Illinois Wesleyan to Host Shakespeare’s “Four Humors” Exhibit

Exhibit logoSept. 13, 2016

BLOOMINGTON, Ill.— Illinois Wesleyan University’s Ames Library will host a national traveling exhibit “And There’s the Humor of It: Shakespeare and the Four Humors.” The 6-panel exhibit will be displayed Sept. 19-Oct. 29 on the ground floor of The Ames Library, 1 Ames Plaza, Bloomington.

William Shakespeare created characters that are among the richest and most humanly recognizable in all of literature. Yet Shakespeare understood human personality in the terms available to his age – that of the now-discarded theory of the four bodily humors – blood, bile, melancholy and phlegm. In Shakespeare’s time, these four humors were understood to define peoples’ physical and mental health, and the humors determined their personalities, as well. Carried by the bloodstream, the four humors bred the core passions of anger, grief, hope and fear – the emotions conveyed so powerfully in Shakespeare’s comedies and tragedies.
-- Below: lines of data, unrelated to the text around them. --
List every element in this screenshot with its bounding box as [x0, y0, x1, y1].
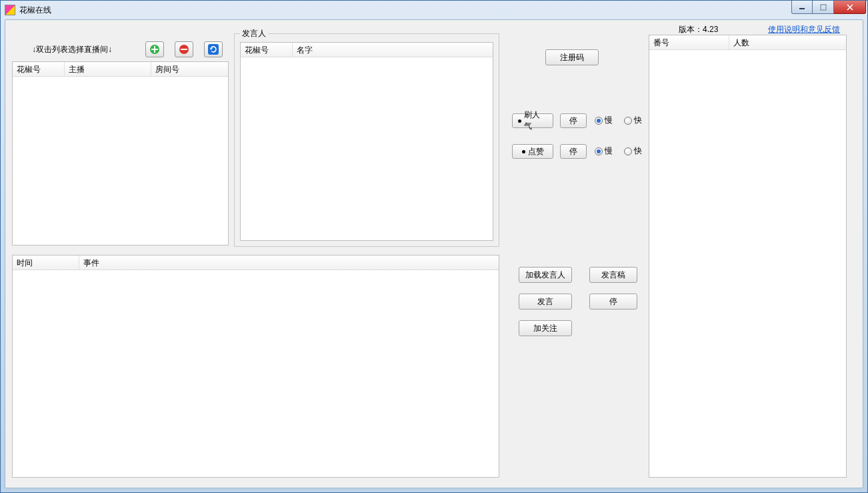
broadcast-table[interactable]: 花椒号 主播 房间号	[12, 61, 229, 245]
like-slow-radio[interactable]: 慢	[595, 145, 613, 157]
right-table[interactable]: 番号 人数	[649, 35, 847, 478]
close-icon	[847, 4, 853, 11]
popularity-label: 刷人气	[524, 109, 547, 132]
load-speakers-button[interactable]: 加载发言人	[519, 267, 572, 283]
events-table[interactable]: 时间 事件	[12, 255, 499, 478]
right-col-num[interactable]: 番号	[649, 35, 729, 49]
maximize-icon	[820, 4, 827, 11]
svg-rect-6	[151, 49, 158, 50]
speak-label: 发言	[537, 296, 553, 308]
titlebar: 花椒在线	[1, 1, 867, 19]
remove-button[interactable]	[175, 41, 193, 57]
popularity-stop-label: 停	[569, 115, 577, 127]
popularity-slow-label: 慢	[605, 115, 613, 126]
popularity-fast-label: 快	[634, 115, 642, 126]
speaker-legend: 发言人	[240, 28, 268, 39]
popularity-stop-button[interactable]: 停	[560, 113, 587, 128]
events-col-time[interactable]: 时间	[13, 256, 79, 270]
client-area: ↓双击列表选择直播间↓ 花椒号 主播 房间号 发言人 花椒号 名字	[5, 19, 863, 488]
follow-button[interactable]: 加关注	[519, 320, 572, 336]
speaker-table[interactable]: 花椒号 名字	[240, 42, 493, 241]
help-link[interactable]: 使用说明和意见反馈	[768, 24, 840, 35]
radio-dot-icon	[595, 117, 603, 125]
add-icon	[149, 44, 160, 55]
app-window: 花椒在线 ↓双击列表选择直播间↓ 花	[0, 0, 868, 493]
stop-label: 停	[609, 296, 617, 308]
speaker-col-name[interactable]: 名字	[293, 43, 493, 57]
bullet-icon	[518, 119, 521, 123]
register-button[interactable]: 注册码	[545, 49, 599, 65]
window-buttons	[791, 1, 866, 14]
speaker-col-id[interactable]: 花椒号	[241, 43, 293, 57]
window-title: 花椒在线	[19, 5, 51, 16]
broadcast-col-id[interactable]: 花椒号	[13, 62, 65, 76]
app-icon	[5, 5, 15, 15]
radio-dot-icon	[624, 147, 632, 155]
speaker-groupbox: 发言人 花椒号 名字	[234, 33, 499, 247]
right-table-header: 番号 人数	[649, 35, 846, 50]
like-fast-radio[interactable]: 快	[624, 145, 642, 157]
like-fast-label: 快	[634, 145, 642, 157]
svg-rect-8	[181, 49, 187, 50]
svg-rect-1	[821, 5, 826, 10]
right-col-count[interactable]: 人数	[729, 35, 846, 49]
radio-dot-icon	[595, 147, 603, 155]
like-slow-label: 慢	[605, 145, 613, 157]
speech-script-label: 发言稿	[601, 270, 625, 281]
minimize-button[interactable]	[791, 1, 813, 14]
broadcast-table-header: 花椒号 主播 房间号	[13, 62, 228, 77]
broadcast-col-host[interactable]: 主播	[65, 62, 151, 76]
refresh-button[interactable]	[204, 41, 223, 57]
events-table-header: 时间 事件	[13, 256, 499, 270]
svg-rect-9	[208, 44, 219, 55]
popularity-fast-radio[interactable]: 快	[624, 115, 642, 126]
speak-button[interactable]: 发言	[519, 294, 572, 310]
stop-button[interactable]: 停	[589, 294, 637, 310]
minimize-icon	[799, 4, 805, 11]
load-speakers-label: 加载发言人	[525, 270, 565, 281]
popularity-button[interactable]: 刷人气	[512, 113, 553, 128]
register-button-label: 注册码	[560, 52, 584, 63]
close-button[interactable]	[834, 1, 866, 14]
popularity-slow-radio[interactable]: 慢	[595, 115, 613, 126]
refresh-icon	[208, 44, 219, 55]
like-stop-label: 停	[569, 146, 577, 157]
version-label: 版本：4.23	[679, 24, 718, 35]
speaker-table-header: 花椒号 名字	[241, 43, 493, 57]
bullet-icon	[522, 150, 525, 153]
speech-script-button[interactable]: 发言稿	[589, 267, 637, 283]
follow-label: 加关注	[533, 323, 557, 334]
add-button[interactable]	[145, 41, 164, 57]
like-button[interactable]: 点赞	[512, 144, 553, 159]
broadcast-col-room[interactable]: 房间号	[151, 62, 228, 76]
like-stop-button[interactable]: 停	[560, 144, 587, 159]
events-col-event[interactable]: 事件	[79, 256, 499, 270]
like-label: 点赞	[528, 146, 544, 157]
radio-dot-icon	[624, 117, 632, 125]
instruction-label: ↓双击列表选择直播间↓	[32, 44, 112, 55]
remove-icon	[179, 44, 189, 55]
maximize-button[interactable]	[813, 1, 834, 14]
The exhibition explores the role played by the four humors in several of Shakespeare’s most beloved plays through imagery and rare books from both the National Library of Medicine and the Folger Shakespeare Library. The exhibit also examines more modern interpretations of the four humors in contemporary medicine.

The exhibition was developed and produced by the National Library of Medicine, National Institutes of Health and the Folger Shakespeare Library. Illinois Wesleyan Associate Professor of English Mary Ann Bushman was instrumental in bringing the exhibit to The Ames Library.

An opening reception is scheduled for Sept. 22 from 4 to 6 p.m. in The Ames Library Beckman Auditorium. Three faculty members and a student will present brief talks on aspects of the four humors. McFee Professor of Religion and Director of Women’s and Gender Studies Carole Myscofski will present “Witches’ Humors and Love Magic,” and Byron S. Tucci Professor and Professor of Hispanic Studies Carolyn Nadeau will explore means by which health care providers in early modern Spain treated sensory ailments brought on by injury or illness. Chair and Professor of Chemistry Rebecca Roesner will discuss how imbalances of the four humors were invoked to describe people’s temperaments and explain a wide variety of physical ailments. And English-writing and theatre arts double major Jamie Kreppein ’18 will discuss the role of women in Shakespeare’s works, specifically Hamlet’s Ophelia.